Occorre riscoprire un pensiero meditante impastato di gratuità, che il mondo contemporaneo aveva messo da parte. Il pensiero globalizzato finalizzato all’utile aveva lasciato a pochi soggetti, troppo spesso guardati con sospetto e marginalizzati con l’etichetta di utopisti, la possibilità di gustare la bellezza di ricercare il senso dell’esistente, senza altro scopo se non la gioia della contemplazione in se stessa, che gusta la bellezza di ciò che è.
Ciascun individuo è stato interpellato nel profondo dall’esperienza funesta del covid-19. Nella vicissitudine dell’isolamento e dei nuovi stili di vita che si sono necessariamente imposti, l’uomo ha innanzi a sé la possibilità di riappropriarsi in pieno della propria umanità, ovvero di quella comune densità ontologica che lo rende un’entità unica e irripetibile nella propria irrevocabile dignità di persona. Questa coscienza permette una rilettura dei fenomeni che hanno caratterizzato il nostro tempo appiattendo il pensiero, non in ultimo la globalizzazione, che pareva aver livellato la bellezza delle differenze.
La globalizzazione, oggetto di tante discussioni e riflessioni, ha messo in luce ora, il rovescio della medaglia che ne costituisce l’essenza; un rovescio che non era mai apparso, in quanto tenuto lontano dalla vista comune dagli interessi economici, che hanno reso globali le logiche malate del denaro e hanno dimenticato l’umano. Se esiste un villaggio globale non è perché per molto tempo sono venuti meno i confini spazio temporali, ma perché esiste un’umanità che condivide le fragilità e le potenzialità che ogni soggetto porta con sé in quel cammino meraviglioso, bello e impegnativo che si chiama vita.

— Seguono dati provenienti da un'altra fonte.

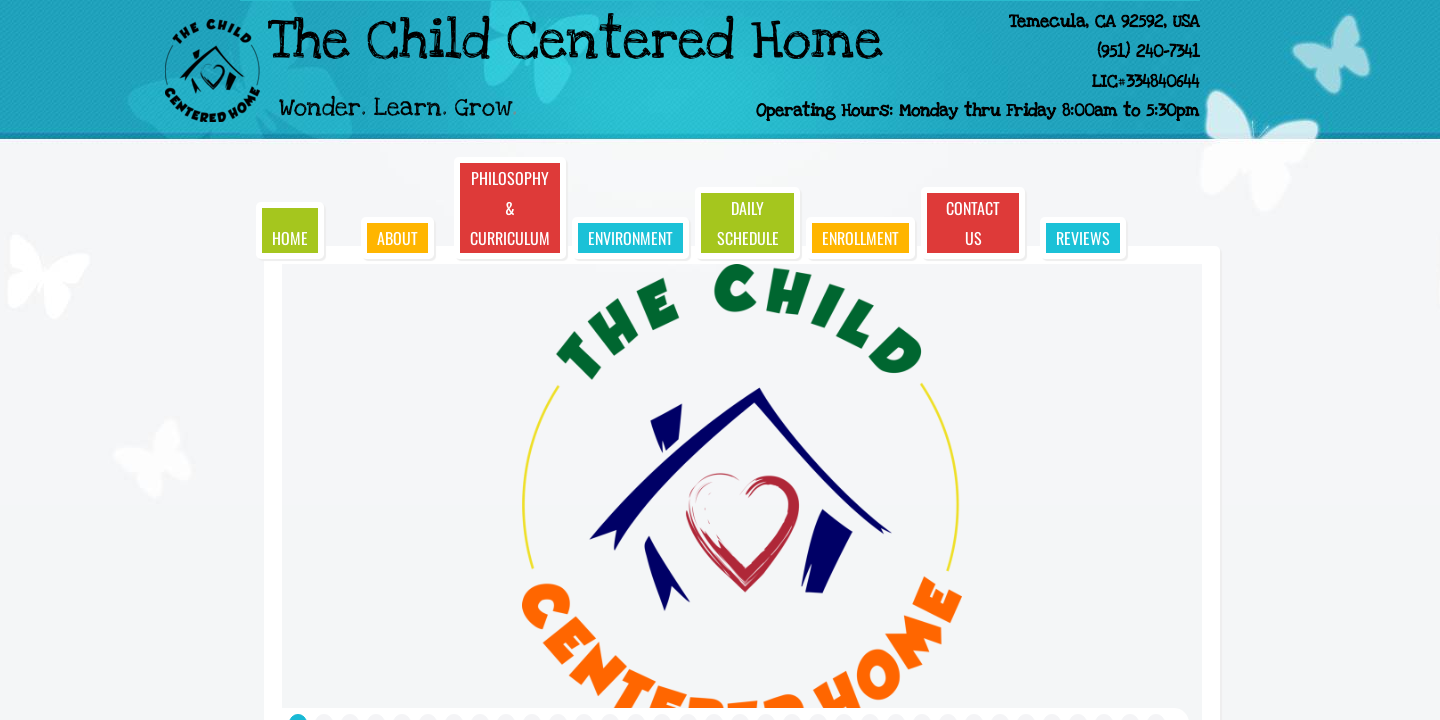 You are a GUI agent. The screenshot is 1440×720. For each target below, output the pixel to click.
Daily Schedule (748, 223)
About (397, 238)
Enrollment (860, 238)
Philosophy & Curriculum (510, 208)
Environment (630, 238)
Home (290, 238)
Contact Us (973, 223)
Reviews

Dopo la pandemia e suoi nefasti esiti fatti di vite interrotte e affetti spezzati, il terreno comune su cui tutti gli esseri umani avranno la possibilità di incontrarsi non saranno né i mercati né la realtà virtuale, ma ciò per cui ciascuna persona “è” nell’unicità del suo esserci nel mondo, ovvero, un’esistenza pensata e condivisa. Il pensiero, infatti, è che ci distingue da ogni altro ente in natura. Il pensare è ciò che conduce a valicare la porta del limite, attraverso cui la sofferenza ha obbligato tutti a passare, per riscoprire, al di là del varco, la gioia autentica che permea di sé l’esistente: la bellezza»[1].
 
 
[1] L. Raspi, Rimettersi in gioco con la bellezza. In cammino con sant’Agostino al tempo del covid-19, San Lorenzo, Reggio Emila, 2020.